コイツ、話の辻端が合って無いのが分かんないのか?
丁度いいって、こっちは全然よかねぇよ。
て、何でコイツ俺の名前知ってんだ?
しかも別の世界から来たことまで………。
「おい。お前何で初対面のくせに、俺の名前知ってんだよ」
暫しの沈黙。
「………あ、この店ってバンバンジーが美味しいんですよ」
流したな。
「もう!そんな細かいことはいいじゃないですか!分かりました、とりあえず村に来てください!」
「だから良くないって!重要な事後回しかよ………ってオイ!」
レントは俺に発言の余地を与えず、俺の手をひき村まで走って行った。
「着きましたよ!ここが【ロニ村】です!」
ロニ村は、ざっと見渡してもなんら特徴の無い、昔ながらの村といった所だ。
点々とある畑等は、やはり干ばつの被害を受けてるらしく、元気に育っている物はあまり見ない。まぁ、でも風景的には平和な村っぽい。
俺はまだ、レントに聞きたい事(というより言いたい事)が沢山あったので、とにかくレントの家に行き詳しい事情をゆっっくり聞くことにした。

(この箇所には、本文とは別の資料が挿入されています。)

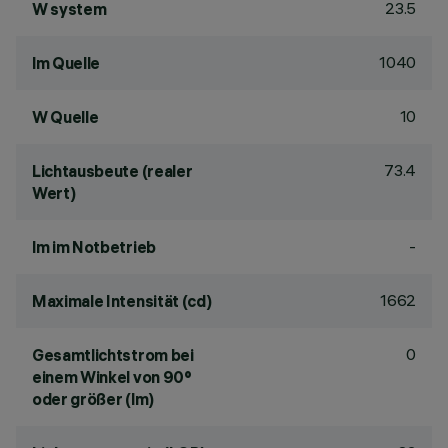
23.5
W system
1040
lm Quelle
10
W Quelle
73.4
Lichtausbeute (realer
Wert)
-
lm im Notbetrieb
1662
Maximale Intensität (cd)
0
Gesamtlichtstrom bei
einem Winkel von 90°
oder größer (lm)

「で、よ。まず聞くが、何で俺の名前を知ってたんだ?」
「そ、それは…………。あ、貴方がうちの飼ってた犬のゼロによく似てて」
「嘘だろ」
「…………はい」
レントはそれ以上、口を開こうとはしなかった。
押し黙るレント、そんなレントを見ている俺。
時計の短針と長針が、重なろうとした、その時。
「おーいレントー!父ちゃん今帰ったぞー!」
沈黙を破るどデカイ声。
俺は驚いて、声のした入り口を見た。
そいつと、目があった。
「あ…………あー!」
「アンタッ、俺を送ったタクシーの親父!?レントと親子って偶然………」
そこで俺は思い出した。
俺が名前を名乗った、只一人の相手。
レントが、俺の名前を知ることが出来る人物。
いるじゃんよ、そこに。
「成程、お前らグルだな。」
+ + + +
テーブルを挟んで右側。俺はおもいっきり相手を睨んでいる。
テーブルを挟んで左側。タクシー親父とその息子が、二人仲良く座っている。
苦笑いで。
「成程な。これならレントが、俺の素性を知ってるのも分かる。そういえばタクシーの料金を、払わなくていいって言ったのも」
「これから貴方に、生贄になってもらうから、せめてものお礼の気持ちだー!と思ってなー!アハハハー!」
オイオイ、笑い事じゃねえよ。
何だ、俺の命はタクシー料金レベルか。
「あのな、言っとくが俺はこの村の為に生贄なろう、なんて気持ちは全然無いからな。」
「…………そんな!」
「………ヒドイー!」
目の前の親子は、そういうや否や俺に、泣きながら掴みかかってきた。
「ヒドイですよ貴方は!それでも人間ですか!」
「この村がどうなってもいーと言うんだなー!!!鬼ー!悪魔ー!」
うわぁ、俺凄い言われようだ。
てか親父のほう力強っ…………。
「鬼ー!」
「悪魔ー!」
『愚か者ー』
リエ、テメェさりげなく罵倒のなかに入ったな。
てか、ホント苦し………。親父首を絞めるな………。
「わ………わかったから………は、離せ……」
「「本当ですか!」」
俺はしまった、と思った。
だが時既に遅し、親子の目には輝きが戻っている。
まだ詳しい事何も聞いてないのに………。
「そうと決まれば話は早い、善は急げー!」
「え、おいちょっと今の無し………ってウギャア!!」
親父は、俺の言い訳にも聞く耳を持たず、俺を担ぐと突然走り出した。
嗚呼、親子そろって強引なんだなぁ………。
俺は、始めは抵抗したが、親父のその屈強すぎる体には、成す術もなかった。
抵抗をやめ、されるがままでいた俺は、親父が村の外の森へ行こうとしているのにようやく気が付いた。
「おい、今から何処に行くんだよ」
「なーに、行ってみれば分かるぞー!」
大事なところを流すとこまで似てるのか。
そんな事を思っている間に、いつの間にか目的地に付いていた。
言われなくても、ここが目的地だと分かった。
俺の目の前には、とても巨大な、真っ青なドラゴンが眠っていた。